What makes a good recommendation?

Blog


Jul.17.19


5 MIN READ

Have you ever heard of “overchoice”? Even if you haven’t, I’m sure you’ve experienced it. Every time Yelp gives you 30 different sushi options and you can’t decide, you’re experiencing “overchoice.” It’s when you have so many options, it’s actually harder to make a decision (#firstworldproblems right?). So how does a service like Yelp tackle this problem? Ratings and reviews. 

Ratings and reviews do more than help you find the best sushi restaurant within 10 miles. They help people find the best shoes, skis, pet food, fishing poles, tents and more. We asked 500 people, 72% of them said they wouldn’t take buying advice from a person that’s not likely to be knowledgeable in the product field. When experts in a certain field recommend a product or service, they’re more likely to be trusted and in turn more likely to lead to a sale.
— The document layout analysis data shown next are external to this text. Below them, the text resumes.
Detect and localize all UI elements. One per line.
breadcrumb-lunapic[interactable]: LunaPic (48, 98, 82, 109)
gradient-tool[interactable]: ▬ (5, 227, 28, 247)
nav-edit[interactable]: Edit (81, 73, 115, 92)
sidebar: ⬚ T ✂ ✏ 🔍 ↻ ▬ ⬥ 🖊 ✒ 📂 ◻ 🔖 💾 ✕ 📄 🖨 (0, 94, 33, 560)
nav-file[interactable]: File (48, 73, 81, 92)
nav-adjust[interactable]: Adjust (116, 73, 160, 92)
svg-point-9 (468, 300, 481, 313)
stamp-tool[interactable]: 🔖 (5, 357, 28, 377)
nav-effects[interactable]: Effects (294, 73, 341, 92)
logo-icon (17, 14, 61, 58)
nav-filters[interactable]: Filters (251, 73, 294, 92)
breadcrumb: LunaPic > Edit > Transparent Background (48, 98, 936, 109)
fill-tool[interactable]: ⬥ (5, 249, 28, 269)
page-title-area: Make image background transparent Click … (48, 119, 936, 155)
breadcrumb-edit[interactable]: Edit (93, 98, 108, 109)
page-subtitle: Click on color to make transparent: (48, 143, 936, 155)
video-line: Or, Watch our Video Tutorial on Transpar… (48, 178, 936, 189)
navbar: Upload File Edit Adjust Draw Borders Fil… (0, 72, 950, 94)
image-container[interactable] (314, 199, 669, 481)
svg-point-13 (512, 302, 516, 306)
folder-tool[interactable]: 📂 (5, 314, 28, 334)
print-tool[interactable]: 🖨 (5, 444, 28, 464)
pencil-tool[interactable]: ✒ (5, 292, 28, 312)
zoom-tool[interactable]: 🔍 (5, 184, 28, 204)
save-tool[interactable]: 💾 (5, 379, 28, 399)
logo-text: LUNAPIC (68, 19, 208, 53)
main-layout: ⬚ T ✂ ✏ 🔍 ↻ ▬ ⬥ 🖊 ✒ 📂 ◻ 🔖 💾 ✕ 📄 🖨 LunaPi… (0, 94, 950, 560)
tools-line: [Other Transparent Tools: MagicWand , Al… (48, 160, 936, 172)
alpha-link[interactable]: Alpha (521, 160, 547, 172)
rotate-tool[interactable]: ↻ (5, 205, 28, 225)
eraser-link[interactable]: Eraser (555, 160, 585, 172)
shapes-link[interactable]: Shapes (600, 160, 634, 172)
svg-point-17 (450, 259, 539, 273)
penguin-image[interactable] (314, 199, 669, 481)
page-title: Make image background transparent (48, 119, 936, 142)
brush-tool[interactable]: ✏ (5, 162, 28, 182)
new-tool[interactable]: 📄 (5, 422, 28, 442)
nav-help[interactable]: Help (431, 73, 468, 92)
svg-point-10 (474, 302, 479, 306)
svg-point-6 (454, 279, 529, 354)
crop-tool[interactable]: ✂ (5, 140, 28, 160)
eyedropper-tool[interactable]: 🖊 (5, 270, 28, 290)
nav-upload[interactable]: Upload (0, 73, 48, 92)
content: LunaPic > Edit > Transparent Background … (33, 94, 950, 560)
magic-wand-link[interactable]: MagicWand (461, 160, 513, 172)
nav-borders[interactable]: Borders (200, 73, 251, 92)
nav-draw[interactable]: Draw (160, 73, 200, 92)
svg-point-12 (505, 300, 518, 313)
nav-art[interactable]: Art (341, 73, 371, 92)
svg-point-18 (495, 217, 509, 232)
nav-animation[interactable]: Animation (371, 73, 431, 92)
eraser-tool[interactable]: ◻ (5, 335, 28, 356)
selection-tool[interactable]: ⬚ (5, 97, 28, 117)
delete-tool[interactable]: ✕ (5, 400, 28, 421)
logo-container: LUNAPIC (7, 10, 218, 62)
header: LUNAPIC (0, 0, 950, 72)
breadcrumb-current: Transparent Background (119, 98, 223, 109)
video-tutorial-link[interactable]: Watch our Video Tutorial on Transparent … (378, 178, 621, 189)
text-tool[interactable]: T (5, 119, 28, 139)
So what makes these recommendations so special? Let’s break it down.


Experts recommendations are backed with plenty of knowledge.
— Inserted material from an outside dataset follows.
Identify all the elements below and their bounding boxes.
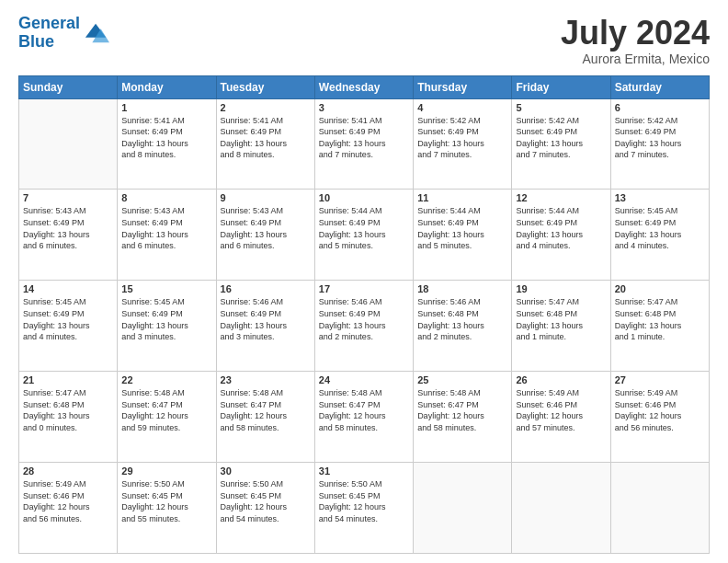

If you’re looking to buy your first snowboard, you’re not going to ask your cousin who lives in Florida and has never seen snow. You’re more likely to listen to the sales associate at the local ski shop. Why? Because they’re experience and they’ve received training and education, whether through the school of hard knocks, or through product education programs like ExpertVoice. Even among experts, product education makes a difference. In a recent study, we found that retail associates sell 69% more than their peers if they did some training on ExpertVoice. When it comes to product recommendations, an expert’s opinion has a big impact on purchases. 

 

Expert recommendations come from firsthand experience.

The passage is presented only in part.